Psychology follows the medical model. The psychologist’s skill is in her ability to diagnose and treat. The psychologist is the expert, and the client can be interpreted according to precedent as expressed in the definitions of medical textbooks. You can leave a psychologist’s office with a diagnosis. That diagnosis might become a new label or a new identity: “I’m anorexic,” “I’m bi-polar,” “I have PTSD,” “I have depression.” A bad experience of this kind of treatment can make you feel like a specimen, or a mere number, one of 1,000 faceless cases. It is possible to become attached to a diagnosis. (It is also wrong, I believe, to label people as in some way ill, whose symptoms or experiences are in fact no more than the perfectly normal consequences of being on the receiving end of someone else’s sickness. I know this is not the intention of diagnosis, but it is sometimes its unintended effect. If someone is depressed, it might not be because she lacks resilience, but because someone else is an entitled sociopath who should be behind bars.)

A counsellor who interrupts, who makes you feel bullied, makes you feel that she is the expert or that you are in some way failing her methods, is a bad counsellor. Counselling does not diagnose. The biological consequences of trauma are recognised, as are those experiences on the spectrum known as ‘depression.’ However, those consequences and experiences are never pathologised, and the counsellor avoids giving the client any label to which the client might inadvertently become attached.

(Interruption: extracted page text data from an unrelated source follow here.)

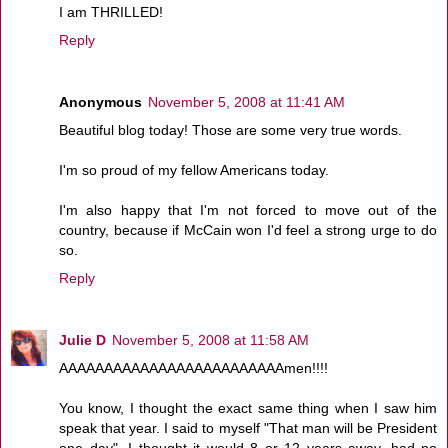
I am THRILLED!
Reply
Anonymous
November 5, 2008 at 11:41 AM
Beautiful blog today! Those are some very true words.
I'm so proud of my fellow Americans today.
I'm also happy that I'm not forced to move out of the
country, because if McCain won I'd feel a strong urge to do
so.
Reply
Julie D
November 5, 2008 at 11:58 AM
AAAAAAAAAAAAAAAAAAAAAAAAAmen!!!!
You know, I thought the exact same thing when I saw him
speak that year. I said to myself "That man will be President
one day". I thought it would 8 or 12 years away, had no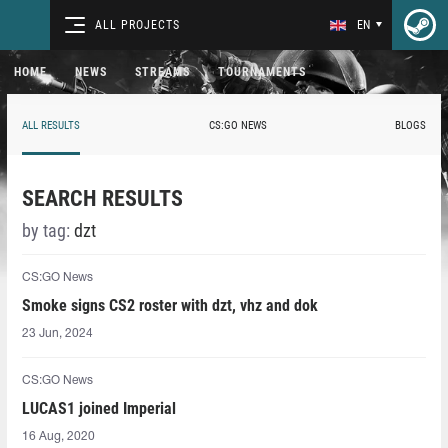
ALL PROJECTS
EN
HOME
NEWS
STREAMS
TOURNAMENTS
ALL RESULTS
CS:GO NEWS
BLOGS
SEARCH RESULTS
by tag:
dzt
CS:GO News
Smoke signs CS2 roster with dzt, vhz and dok
23 Jun, 2024
CS:GO News
LUCAS1⁠ joined Imperial
16 Aug, 2020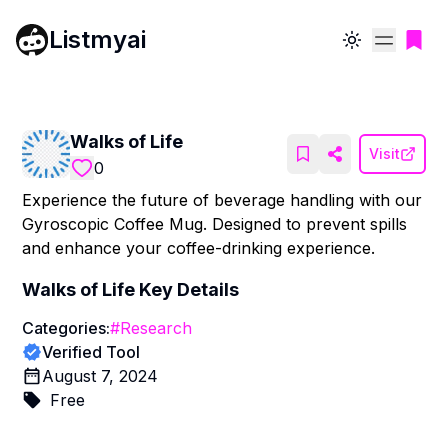
Listmyai
Toggle theme
Walks of Life
Visit
0
Experience the future of beverage handling with our
Gyroscopic Coffee Mug. Designed to prevent spills
and enhance your coffee-drinking experience.
Walks of Life
Key Details
Categories:
#
Research
Verified Tool
August 7, 2024
Free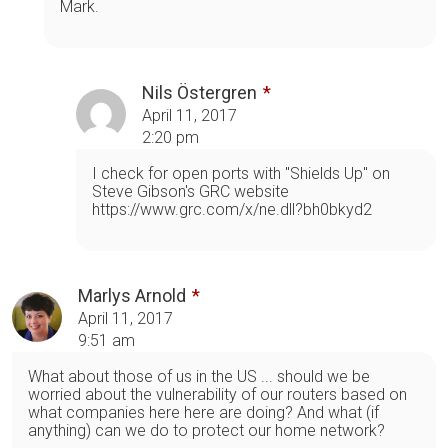
Mark.
Nils Östergren
April 11, 2017
2:20 pm
I check for open ports with "Shields Up" on
Steve Gibson's GRC website
https://www.grc.com/x/ne.dll?bh0bkyd2
Marlys Arnold
April 11, 2017
9:51 am
What about those of us in the US ... should we be
worried about the vulnerability of our routers based on
what companies here here are doing? And what (if
anything) can we do to protect our home network?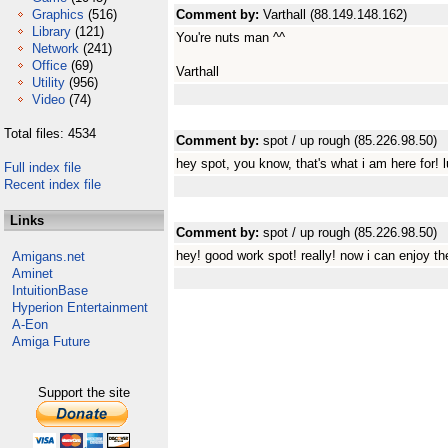
Graphics
(516)
Comment by:
Varthall (88.149.148.162)
Library
(121)
You're nuts man ^^
Network
(241)
Office
(69)
Varthall
Utility
(956)
Video
(74)
Total files: 4534
Comment by:
spot / up rough (85.226.98.50)
hey spot, you know, that's what i am here for! l
Full index file
Recent index file
Links
Comment by:
spot / up rough (85.226.98.50)
hey! good work spot! really! now i can enjoy 
Amigans.net
Aminet
IntuitionBase
Hyperion Entertainment
A-Eon
Amiga Future
Support the site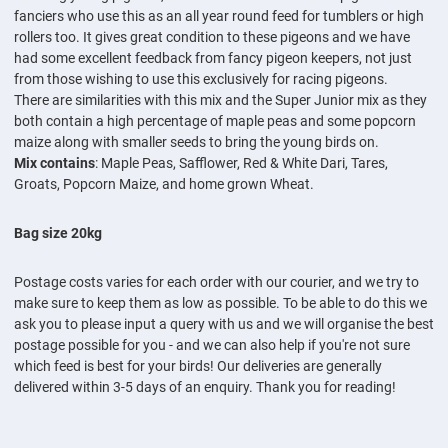
fanciers who use this as an all year round feed for tumblers or high
rollers too. It gives great condition to these pigeons and we have
had some excellent feedback from fancy pigeon keepers, not just
from those wishing to use this exclusively for racing pigeons.
There are similarities with this mix and the Super Junior mix as they
both contain a high percentage of maple peas and some popcorn
maize along with smaller seeds to bring the young birds on.
Mix contains
: Maple Peas, Safflower, Red & White Dari, Tares,
Groats, Popcorn Maize, and home grown Wheat.
Bag size 20kg
Postage costs varies for each order with our courier, and we try to
make sure to keep them as low as possible. To be able to do this we
ask you to please input a query with us and we will organise the best
postage possible for you - and we can also help if you're not sure
which feed is best for your birds! Our deliveries are generally
delivered within 3-5 days of an enquiry. Thank you for reading!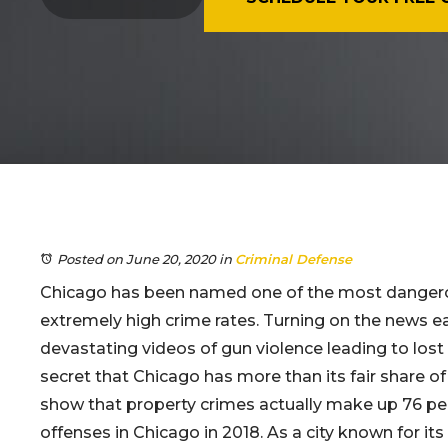
Posted on June 20, 2020
in
Criminal Defense
Chicago has been named one of the most dangerou
extremely high crime rates. Turning on the news eac
devastating videos of gun violence leading to lost li
secret that Chicago has more than its fair share of 
show that property crimes actually make up 76 per
offenses in Chicago in 2018. As a city known for its 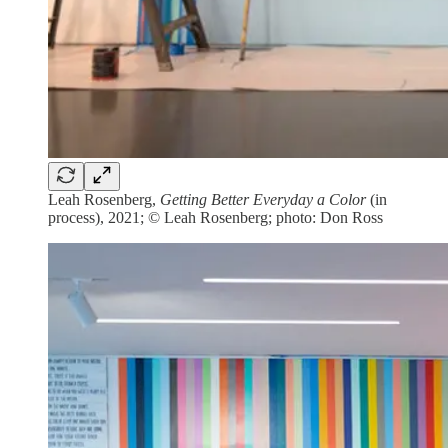
Leah Rosenberg,
Getting Better Everyday a Color
(in
process), 2021; © Leah Rosenberg; photo: Don Ross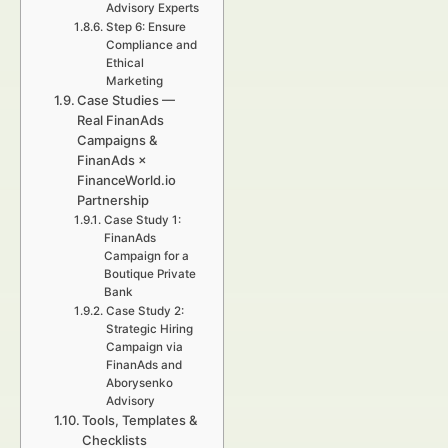
Advisory Experts
Step 6: Ensure
Compliance and
Ethical
Marketing
Case Studies —
Real FinanAds
Campaigns &
FinanAds ×
FinanceWorld.io
Partnership
Case Study 1:
FinanAds
Campaign for a
Boutique Private
Bank
Case Study 2:
Strategic Hiring
Campaign via
FinanAds and
Aborysenko
Advisory
Tools, Templates &
Checklists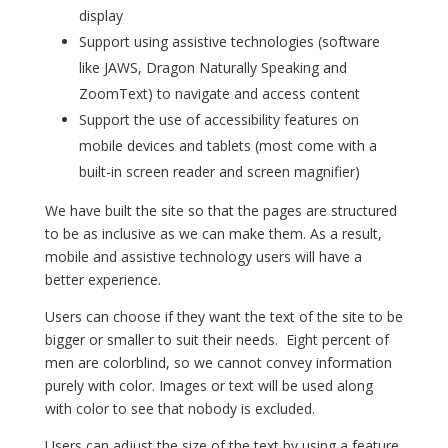
display
Support using assistive technologies (software
like JAWS, Dragon Naturally Speaking and
ZoomText) to navigate and access content
Support the use of accessibility features on
mobile devices and tablets (most come with a
built-in screen reader and screen magnifier)
We have built the site so that the pages are structured
to be as inclusive as we can make them. As a result,
mobile and assistive technology users will have a
better experience.
Users can choose if they want the text of the site to be
bigger or smaller to suit their needs. Eight percent of
men are colorblind, so we cannot convey information
purely with color. Images or text will be used along
with color to see that nobody is excluded.
Users can adjust the size of the text by using a feature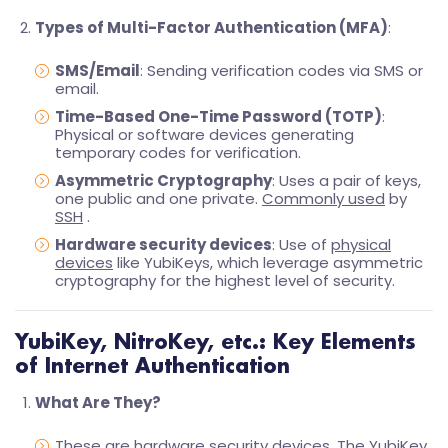
Types of Multi-Factor Authentication (MFA)
:
SMS/Email
: Sending verification codes via SMS or
email.
Time-Based One-Time Password (TOTP)
:
Physical or software devices generating
temporary codes for verification.
Asymmetric Cryptography
: Uses a pair of keys,
one public and one private.
Commonly used
by
SSH
.
Hardware security devices
: Use of
physical
devices
like YubiKeys, which leverage asymmetric
cryptography for the highest level of security.
YubiKey, NitroKey, etc.: Key Elements
of Internet Authentication
What Are They?
These are hardware security devices. The YubiKey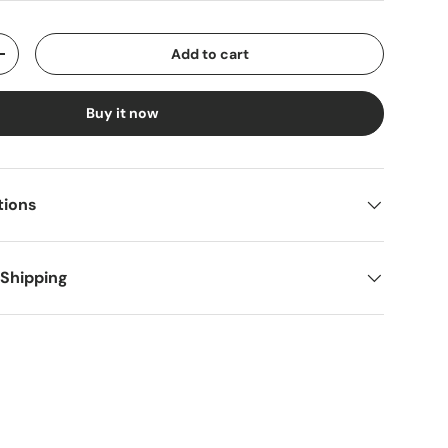
Add to cart
y
Increase quantity
Buy it now
tions
 Shipping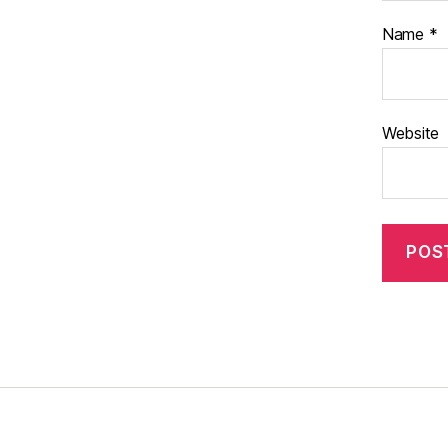
Name
*
Website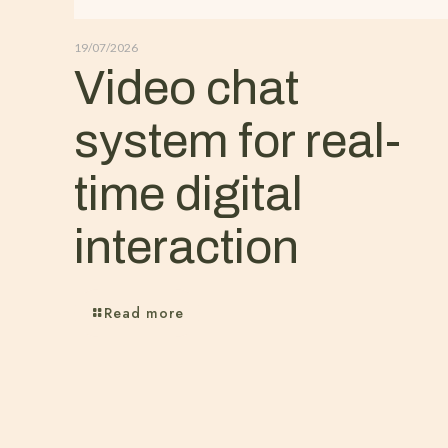
19/07/2026
Video chat
system for real-
time digital
interaction
Read more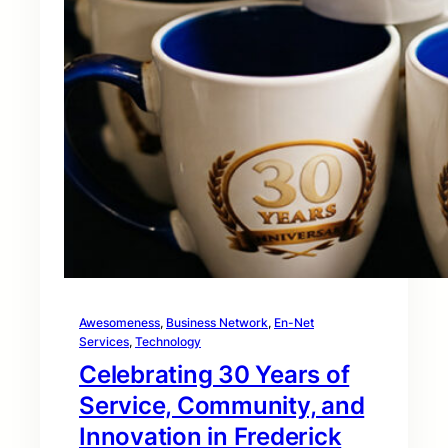
Awesomeness
, 
Business Network
, 
En-Net
Services
, 
Technology
Celebrating 30 Years of
Service, Community, and
Innovation in Frederick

In fact, the counsellor avoids giving the client anything which might position the pair in an expert/dependent relationship, not only because she wishes to avoid being the fiftieth judge in your life telling you what you are and what you should do, but because your healing is not simply about doing something or fixing something. It is about becoming someone. The counsellor’s skill is in hearing, not only your words, but the words behind your words. She helps you to hear those unspoken words, too, to see your inner life with greater clarity. She will walk with you to that revelation, but she will not tell you what to do with it.

If you tell your psychologist that you had a vision of an angel, the psychologist must decide whether this vision was a delusion, an hallucination or part of a psychotic breakdown. The counsellor – while bearing these possibilities in mind and checking that the angel didn’t tell you to kill anybody! – is also curious about whether or not you come from a culture in which visions are seen as normal or desirable, whether visions are a help or a hindrance to your life, your social status, or your self-concept, what your experience of spirituality has been in the past, and what it would mean for you to explain the visions as psychosis. In short, the psychologist wants to know how the DSM-V classifies your set of dysfunctional behaviours. The counsellor wants to know what the function of those behaviours is for you. Only once she knows the details that are unique to you can she ask you about where you would like to go next.

The two disciplines are sometimes presented as inimical, but they need not be. In one class, we watched a video in which a counsellor (a narrative therapist) talked about her work with a client whose sufferings included paranoia. That client needed medication. As such, her experience of psychology and psychiatry were necessary – not only for the prescription drugs, but because the receipt of a diagnosis helped her to stop judging herself as ‘crazy’. However, it was only when the medical aspect of her treatment was combined with the counselling practice known as Narrative Therapy that the client’s life changed. She needed both.

The counselling approach does have one major disadvantage. If you want to seek compensation from your abuser, you’ll need to present a diagnosis to the court. Counselling brought me great healing. My counsellor was able to talk me through the symptoms of post-traumatic stress with a psychologist’s competence, but in a way which left my agency and my identity mine. But the lawyers needed the medical model. How to explain to a court that it is only after years of healing that you can even think of beginning the process of legal redress, by which time it is too late to seek a retrospective diagnosis? The psychologist’s method would not have helped me, but the psychologist’s medical certificate would. Bear that in mind.